— Что значит для вас партия Манон?
— Как всякая красивая женщина, моя героиня верит, что может манипулировать миром, манипулировать мужчинами, она понимает свою власть и наслаждается ею. Может быть, она и любит де Грие, но она так юна и так наивна в своей вере в то, что ее красота сможет руководить миром.
— Какую роль сыграла она в вашей театральной карьере?
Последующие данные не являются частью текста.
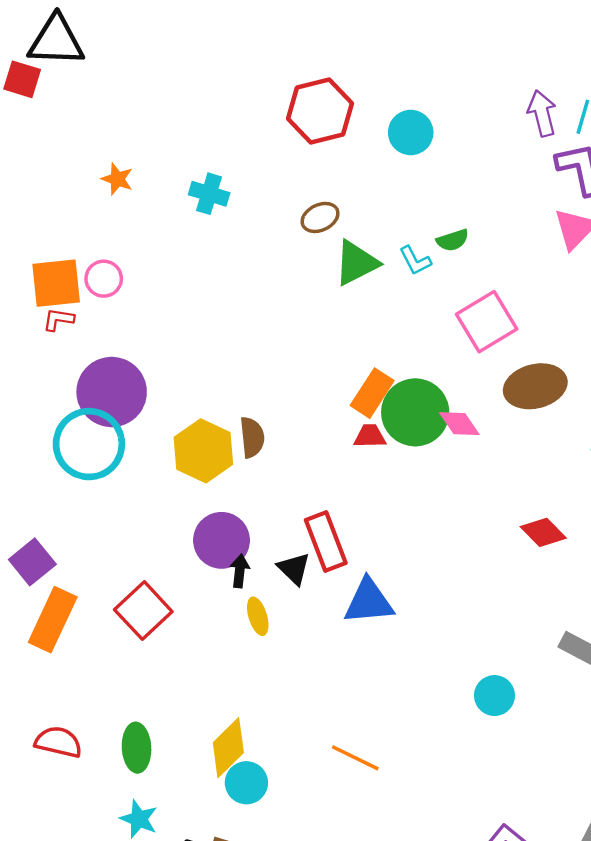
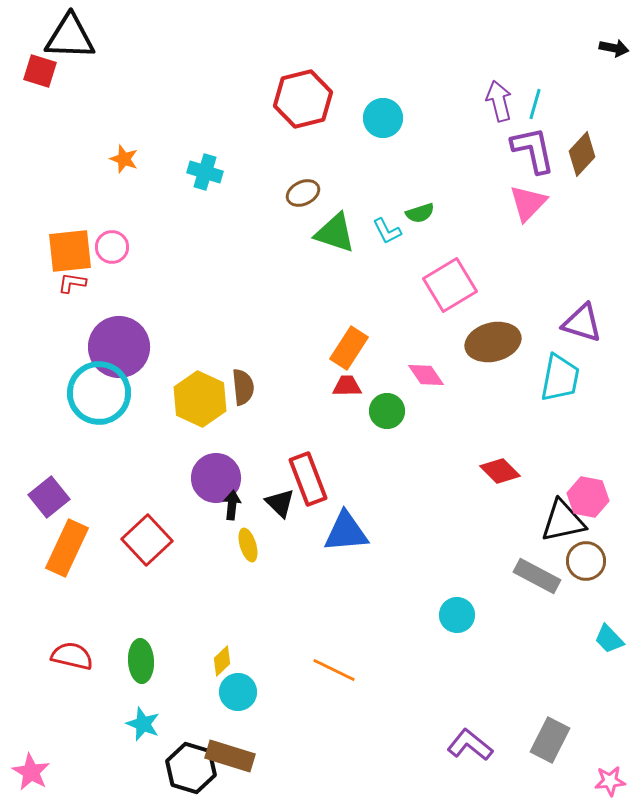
green triangle: (356, 263) -> (335, 233), turned 45
green circle: (415, 412) -> (387, 411), moved, size x0.6
yellow diamond: (228, 748) -> (222, 661), size x0.6

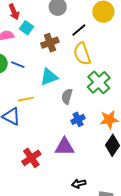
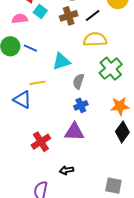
brown cross: (50, 43) -> (69, 16), moved
yellow semicircle: (82, 54) -> (95, 39), turned 105
blue cross: (78, 119) -> (81, 105), moved
black arrow: (79, 184) -> (67, 170), moved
— Кеннету Макмиллану, хореографу "Манон", я обязана всем, что у меня есть. Мне было 15, когда он пригласил меня в труппу. Относился как к собственной дочери. Это был очень сдержанный в эмоциях человек, немногословный, всего несколько слов-ключей, обозначающих то, что должно происходить. Я помню, как на репетиции третьего акта "Ромео и Джульетты" он сказал мне: "Не бойся быть некрасивой, потому что, когда человек страдает, он некрасив". Именно тогда я поняла, что значат его балеты, все те же классические па, но каждый шаг, движение подразумевает какое-то слово, текст. Поэтому надо отрешиться от классики, ее чистого и холодного стиля. Когда Макмиллан, как всегда по-английски чопорно, сказал мне: "Я хочу, чтобы ты танцевала Манон",— я была удивлена. Как всякая девочка, я тогда мечтала танцевать Джульетту. Почему Манон? Почему не Джульетту? Я не понимаю Манон! И уже гораздо позже я убедилась, что это был правильный выбор. Не люблю танцевать сказки, люблю партии, в которых можно показать личность. Манон, как и Джульетту, могу танцевать вечно, потому что каждый раз я открываю все новые и новые оттенки.